Speaking frankly, before comingtoISWiB, I had no idea where I was going. Belgrade, sure, a city I wanted to visit for a long time, a city notorious for its night life, cultural spirit, liveliness and everything else that includes the words - life and living. But, ISWiB??

Even now, after ISWiB is over, it is difficult for me to define it. If I say it was hard work, I'd be lying, because there was a lot of partying, if I say it was all party, I'd be missing a really important element - cultural learning, diversity and the crossing of many borders. So, what were we doing those 5 days in the city where, to quote a Serbian folk icon, "you're forever young???"

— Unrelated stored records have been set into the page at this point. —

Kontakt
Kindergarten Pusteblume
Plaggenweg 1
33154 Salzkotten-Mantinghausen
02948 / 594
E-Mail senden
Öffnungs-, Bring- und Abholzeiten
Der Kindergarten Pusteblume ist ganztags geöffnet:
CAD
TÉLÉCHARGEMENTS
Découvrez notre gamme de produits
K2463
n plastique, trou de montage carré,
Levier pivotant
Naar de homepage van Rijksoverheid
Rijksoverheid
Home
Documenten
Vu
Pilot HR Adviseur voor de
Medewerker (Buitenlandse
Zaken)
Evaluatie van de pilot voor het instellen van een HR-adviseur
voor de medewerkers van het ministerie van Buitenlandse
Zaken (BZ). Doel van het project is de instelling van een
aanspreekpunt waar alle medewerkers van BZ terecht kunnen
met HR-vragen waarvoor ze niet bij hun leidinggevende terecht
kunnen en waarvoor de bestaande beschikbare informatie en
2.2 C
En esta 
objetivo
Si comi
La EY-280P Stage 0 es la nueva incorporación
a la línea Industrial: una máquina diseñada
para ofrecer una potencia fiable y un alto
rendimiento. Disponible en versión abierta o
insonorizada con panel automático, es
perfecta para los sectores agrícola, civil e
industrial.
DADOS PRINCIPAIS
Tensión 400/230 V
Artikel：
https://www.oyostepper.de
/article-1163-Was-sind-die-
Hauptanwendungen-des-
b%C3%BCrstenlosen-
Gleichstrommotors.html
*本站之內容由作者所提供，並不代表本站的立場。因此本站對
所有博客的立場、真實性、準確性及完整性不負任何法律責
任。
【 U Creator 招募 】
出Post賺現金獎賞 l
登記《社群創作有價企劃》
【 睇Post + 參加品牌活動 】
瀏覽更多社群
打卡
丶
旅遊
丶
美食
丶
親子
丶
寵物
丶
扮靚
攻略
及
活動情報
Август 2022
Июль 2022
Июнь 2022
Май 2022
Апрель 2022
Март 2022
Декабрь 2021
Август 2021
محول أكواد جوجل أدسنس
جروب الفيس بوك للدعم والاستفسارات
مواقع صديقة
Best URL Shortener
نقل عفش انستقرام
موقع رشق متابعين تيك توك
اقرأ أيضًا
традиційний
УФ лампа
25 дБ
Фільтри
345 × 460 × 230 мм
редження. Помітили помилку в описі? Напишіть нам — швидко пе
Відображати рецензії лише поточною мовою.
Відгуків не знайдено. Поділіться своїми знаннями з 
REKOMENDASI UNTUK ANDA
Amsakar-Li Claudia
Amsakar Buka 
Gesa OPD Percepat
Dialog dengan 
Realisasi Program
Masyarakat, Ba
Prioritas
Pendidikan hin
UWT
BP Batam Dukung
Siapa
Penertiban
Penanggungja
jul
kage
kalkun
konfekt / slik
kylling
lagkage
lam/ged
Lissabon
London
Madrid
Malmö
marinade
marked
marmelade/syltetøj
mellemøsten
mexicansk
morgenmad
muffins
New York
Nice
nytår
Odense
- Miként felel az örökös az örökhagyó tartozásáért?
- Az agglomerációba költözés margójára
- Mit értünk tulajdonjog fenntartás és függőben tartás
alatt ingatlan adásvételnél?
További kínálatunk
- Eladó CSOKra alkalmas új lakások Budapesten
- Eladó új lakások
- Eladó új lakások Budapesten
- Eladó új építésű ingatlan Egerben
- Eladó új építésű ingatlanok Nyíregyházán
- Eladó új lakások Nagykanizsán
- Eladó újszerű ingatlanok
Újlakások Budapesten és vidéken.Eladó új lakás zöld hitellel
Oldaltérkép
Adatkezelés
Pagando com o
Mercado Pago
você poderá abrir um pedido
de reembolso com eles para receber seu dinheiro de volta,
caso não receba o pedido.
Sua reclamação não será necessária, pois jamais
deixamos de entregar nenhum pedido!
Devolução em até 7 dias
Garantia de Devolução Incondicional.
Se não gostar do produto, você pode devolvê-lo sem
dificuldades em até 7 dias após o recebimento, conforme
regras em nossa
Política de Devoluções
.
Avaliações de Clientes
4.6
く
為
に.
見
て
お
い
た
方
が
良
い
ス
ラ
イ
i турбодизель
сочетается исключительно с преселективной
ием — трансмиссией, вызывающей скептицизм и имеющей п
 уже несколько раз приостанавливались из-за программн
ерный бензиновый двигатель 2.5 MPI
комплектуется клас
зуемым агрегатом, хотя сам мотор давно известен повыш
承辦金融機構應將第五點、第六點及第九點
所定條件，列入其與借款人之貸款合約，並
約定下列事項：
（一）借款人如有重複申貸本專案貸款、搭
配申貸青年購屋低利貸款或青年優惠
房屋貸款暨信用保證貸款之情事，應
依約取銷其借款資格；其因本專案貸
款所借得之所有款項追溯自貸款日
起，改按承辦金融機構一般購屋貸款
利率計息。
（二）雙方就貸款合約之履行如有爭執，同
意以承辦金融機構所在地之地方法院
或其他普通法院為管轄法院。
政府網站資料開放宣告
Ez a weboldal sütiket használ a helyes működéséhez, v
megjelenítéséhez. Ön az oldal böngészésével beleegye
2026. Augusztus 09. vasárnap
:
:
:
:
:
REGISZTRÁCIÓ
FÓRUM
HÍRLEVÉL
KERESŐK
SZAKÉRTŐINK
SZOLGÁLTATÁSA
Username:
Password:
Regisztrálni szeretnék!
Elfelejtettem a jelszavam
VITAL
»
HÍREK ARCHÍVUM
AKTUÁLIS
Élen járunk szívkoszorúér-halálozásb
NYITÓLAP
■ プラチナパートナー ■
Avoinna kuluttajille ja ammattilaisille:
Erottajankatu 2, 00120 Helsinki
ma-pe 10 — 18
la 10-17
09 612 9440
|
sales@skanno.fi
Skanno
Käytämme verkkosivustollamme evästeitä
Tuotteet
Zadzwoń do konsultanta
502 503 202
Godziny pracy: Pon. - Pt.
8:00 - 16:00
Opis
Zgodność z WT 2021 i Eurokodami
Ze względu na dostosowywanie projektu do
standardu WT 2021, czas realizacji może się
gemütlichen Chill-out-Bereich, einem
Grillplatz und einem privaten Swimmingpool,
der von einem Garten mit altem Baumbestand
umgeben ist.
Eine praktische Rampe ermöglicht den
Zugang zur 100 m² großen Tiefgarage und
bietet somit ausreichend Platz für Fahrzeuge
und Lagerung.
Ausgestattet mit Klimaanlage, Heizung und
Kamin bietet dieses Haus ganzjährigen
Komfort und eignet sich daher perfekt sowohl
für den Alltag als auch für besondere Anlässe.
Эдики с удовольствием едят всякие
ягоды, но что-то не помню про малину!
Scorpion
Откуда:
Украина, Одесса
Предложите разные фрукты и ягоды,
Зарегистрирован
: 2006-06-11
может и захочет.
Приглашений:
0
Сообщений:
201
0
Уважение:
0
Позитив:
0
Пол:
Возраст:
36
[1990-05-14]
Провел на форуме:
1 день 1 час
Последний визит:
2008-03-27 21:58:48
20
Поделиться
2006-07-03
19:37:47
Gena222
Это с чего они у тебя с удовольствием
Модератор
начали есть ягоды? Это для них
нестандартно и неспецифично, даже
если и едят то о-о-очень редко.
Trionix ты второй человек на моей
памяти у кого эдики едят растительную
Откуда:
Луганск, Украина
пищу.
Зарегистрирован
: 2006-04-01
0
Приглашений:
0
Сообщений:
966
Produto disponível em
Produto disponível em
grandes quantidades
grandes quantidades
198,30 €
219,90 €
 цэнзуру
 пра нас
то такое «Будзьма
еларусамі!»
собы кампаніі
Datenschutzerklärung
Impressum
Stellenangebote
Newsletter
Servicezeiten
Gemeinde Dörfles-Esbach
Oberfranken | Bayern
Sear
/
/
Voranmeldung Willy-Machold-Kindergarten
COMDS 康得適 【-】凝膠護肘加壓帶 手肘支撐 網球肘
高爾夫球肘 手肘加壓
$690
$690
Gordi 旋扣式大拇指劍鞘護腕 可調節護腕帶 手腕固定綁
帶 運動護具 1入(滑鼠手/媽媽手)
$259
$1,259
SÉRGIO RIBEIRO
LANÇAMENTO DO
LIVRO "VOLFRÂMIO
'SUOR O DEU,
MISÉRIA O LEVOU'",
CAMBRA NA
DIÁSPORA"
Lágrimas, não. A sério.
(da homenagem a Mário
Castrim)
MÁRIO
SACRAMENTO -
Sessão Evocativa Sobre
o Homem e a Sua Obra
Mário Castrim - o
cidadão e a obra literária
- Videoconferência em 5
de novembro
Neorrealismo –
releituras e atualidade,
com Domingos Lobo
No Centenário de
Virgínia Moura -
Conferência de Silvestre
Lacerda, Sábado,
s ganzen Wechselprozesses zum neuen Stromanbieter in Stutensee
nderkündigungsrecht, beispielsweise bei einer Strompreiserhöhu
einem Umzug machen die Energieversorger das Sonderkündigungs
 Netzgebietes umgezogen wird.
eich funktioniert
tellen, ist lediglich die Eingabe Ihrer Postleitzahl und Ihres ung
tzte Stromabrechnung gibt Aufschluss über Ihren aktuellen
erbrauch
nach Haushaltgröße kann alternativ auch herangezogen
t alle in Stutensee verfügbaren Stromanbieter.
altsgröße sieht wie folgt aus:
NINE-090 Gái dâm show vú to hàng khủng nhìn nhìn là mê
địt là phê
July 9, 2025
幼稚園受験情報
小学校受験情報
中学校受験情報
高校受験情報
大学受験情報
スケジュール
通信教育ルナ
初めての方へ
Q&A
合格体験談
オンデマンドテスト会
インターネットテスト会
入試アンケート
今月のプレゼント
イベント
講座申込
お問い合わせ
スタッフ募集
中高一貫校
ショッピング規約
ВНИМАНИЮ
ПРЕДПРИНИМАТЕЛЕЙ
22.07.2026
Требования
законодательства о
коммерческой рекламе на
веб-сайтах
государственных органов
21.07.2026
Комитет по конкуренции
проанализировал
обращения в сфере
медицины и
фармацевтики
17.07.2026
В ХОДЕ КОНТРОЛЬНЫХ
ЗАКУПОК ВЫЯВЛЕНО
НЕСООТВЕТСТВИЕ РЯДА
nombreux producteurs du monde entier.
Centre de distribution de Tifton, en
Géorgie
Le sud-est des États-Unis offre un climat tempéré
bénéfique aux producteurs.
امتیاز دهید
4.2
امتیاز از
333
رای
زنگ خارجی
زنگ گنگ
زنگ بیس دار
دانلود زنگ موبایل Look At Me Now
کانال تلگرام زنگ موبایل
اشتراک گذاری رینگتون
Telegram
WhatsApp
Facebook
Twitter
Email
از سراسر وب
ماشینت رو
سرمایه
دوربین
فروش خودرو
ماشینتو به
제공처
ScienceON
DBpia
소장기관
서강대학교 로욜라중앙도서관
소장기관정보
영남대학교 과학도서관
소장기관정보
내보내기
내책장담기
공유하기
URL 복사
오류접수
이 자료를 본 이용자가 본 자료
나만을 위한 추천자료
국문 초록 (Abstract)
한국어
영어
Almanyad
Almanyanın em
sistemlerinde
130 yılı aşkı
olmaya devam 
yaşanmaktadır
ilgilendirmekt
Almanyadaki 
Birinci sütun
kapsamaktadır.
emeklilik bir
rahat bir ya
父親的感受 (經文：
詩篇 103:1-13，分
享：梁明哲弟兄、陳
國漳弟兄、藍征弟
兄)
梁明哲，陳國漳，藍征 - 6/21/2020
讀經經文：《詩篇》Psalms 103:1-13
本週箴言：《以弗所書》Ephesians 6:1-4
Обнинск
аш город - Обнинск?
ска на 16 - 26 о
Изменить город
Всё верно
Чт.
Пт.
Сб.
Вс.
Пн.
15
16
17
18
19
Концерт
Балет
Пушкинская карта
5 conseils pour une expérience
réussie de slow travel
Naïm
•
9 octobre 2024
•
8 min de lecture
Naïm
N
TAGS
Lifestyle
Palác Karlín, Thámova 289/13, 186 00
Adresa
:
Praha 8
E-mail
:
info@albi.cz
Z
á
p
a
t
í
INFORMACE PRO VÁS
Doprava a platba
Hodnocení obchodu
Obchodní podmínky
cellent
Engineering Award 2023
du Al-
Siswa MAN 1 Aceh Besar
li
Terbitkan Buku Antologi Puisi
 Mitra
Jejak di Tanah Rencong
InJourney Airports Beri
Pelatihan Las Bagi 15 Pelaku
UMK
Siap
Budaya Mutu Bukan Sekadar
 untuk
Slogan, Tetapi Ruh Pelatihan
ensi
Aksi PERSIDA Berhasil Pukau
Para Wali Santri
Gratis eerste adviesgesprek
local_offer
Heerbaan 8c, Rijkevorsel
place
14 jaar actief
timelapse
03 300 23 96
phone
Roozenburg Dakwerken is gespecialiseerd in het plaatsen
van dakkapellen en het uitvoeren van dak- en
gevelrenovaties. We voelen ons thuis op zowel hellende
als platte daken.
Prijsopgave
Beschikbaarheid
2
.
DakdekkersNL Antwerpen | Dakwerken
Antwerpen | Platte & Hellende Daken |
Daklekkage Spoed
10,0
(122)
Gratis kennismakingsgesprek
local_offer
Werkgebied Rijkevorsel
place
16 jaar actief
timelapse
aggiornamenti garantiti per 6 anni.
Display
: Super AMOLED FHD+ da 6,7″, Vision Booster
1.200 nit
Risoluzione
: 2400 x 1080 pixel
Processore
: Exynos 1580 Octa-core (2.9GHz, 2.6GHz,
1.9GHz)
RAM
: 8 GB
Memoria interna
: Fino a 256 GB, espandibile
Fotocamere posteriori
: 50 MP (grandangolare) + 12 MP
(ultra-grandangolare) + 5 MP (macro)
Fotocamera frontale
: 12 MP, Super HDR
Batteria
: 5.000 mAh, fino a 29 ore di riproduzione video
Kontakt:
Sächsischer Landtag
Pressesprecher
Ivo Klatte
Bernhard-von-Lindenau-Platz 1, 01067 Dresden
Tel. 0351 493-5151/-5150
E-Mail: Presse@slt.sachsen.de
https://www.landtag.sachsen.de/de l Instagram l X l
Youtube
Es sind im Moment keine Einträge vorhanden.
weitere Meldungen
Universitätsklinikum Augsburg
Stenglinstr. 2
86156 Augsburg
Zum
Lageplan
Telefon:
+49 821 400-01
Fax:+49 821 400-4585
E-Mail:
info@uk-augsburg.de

Exploring, learning, interacting, mingling, voyaging around Belgrade's cultural cites, disturbing museum expos and communicating - with each other, the city, Serbia, the past. As a participant in the Art and Culture group, we had a very easy task. We went to galleries that have managed to establish themselves as real "hot spots" in a region where the expression "go to a gallery" has the same effect of the expression "go to hell", since no one really gets there in this lifetime. Talking to Marko, the young enthusiastic manager of the gallery O3one, had an invigorating effect on the diverse group of participants, since we realized that we all face similar problems and that is the thing that connects us, but the creative solutions to those problems are different, and crossing the border in this case meant having the opportunity to see one of those creative solutions.

Another exercise that we did (and when I sayexercise, I mean sweating in the hot summer sun), was finding the most important cultural cites in Belgrade only with a photo in our hands and no other information on the actual location of the monuments, fountains and buildings that we had to find. Divided in two groups, we cruised around town with a camera in our hands, "speaking" (with our hands mostly) with the citizenfrom Belgrade, who were kind enough to direct us towards our destined cites. We made plenty of interesting, funny and naughty photographs in front of churches, fountains, road signs, parks and a mini skirt. Yes, a mini skirt, one of the most memorable cites in Belgrade, all colors, all lengths (both of skirts and legs). And three participants of ISWiB gathered around one of them. Speaking of mini skirts leads me to the part - from dusk till dawn or, Belgrade's night life.

Oh, it's a life alright, a tough one, especially if you're planning to live during the day too. Belgrade has a million places to go out at night, pubs, discos, clubs, cafes and they cover a variety of music tastes (and distastes). But, going around with an international group of people slightly influenced by alcohol, is an experience of a different kind. No matter of what was the music like, the place and location, this group of ISWiB people always found a reason to party. Sometimes that meant sweating in a hot discoth?que with the sounds of most popular disco hits, while trying to keep balance so that your disoriented moving around (in some cases known as dancing) can be encountered as a socially acceptable behavior. Other times it meant learning a whole new dance, which was the case in the restaurant REKA where we enjoyed typical Serbian (and Balkan) music. As people made a circle holding hands and trying to follow the steps of what in my country Macedonia is known as oro (or kolo, in Serbia), I witnessed the creation of a whole new dance, that resembled the oro I knew. It emitted a type of unity, true, unity in the untalented movements of us, the dancers, but also unity in the cultural enrichment and the cultural tradition that at that moment we all embraced as our own. And as we were waiting for the first bus at 5 a.m. in the morning, leaning on each other, we probably achieved ISWiB's objective - to erase the real and mental borders that divide us and to learn to cohabitate together trough the things that connect us - love, art, music and slivovica.

Hum... now you don't know what slivovica means. Well, I guess you'll have to come to next year's ISWiB and find out for yourself.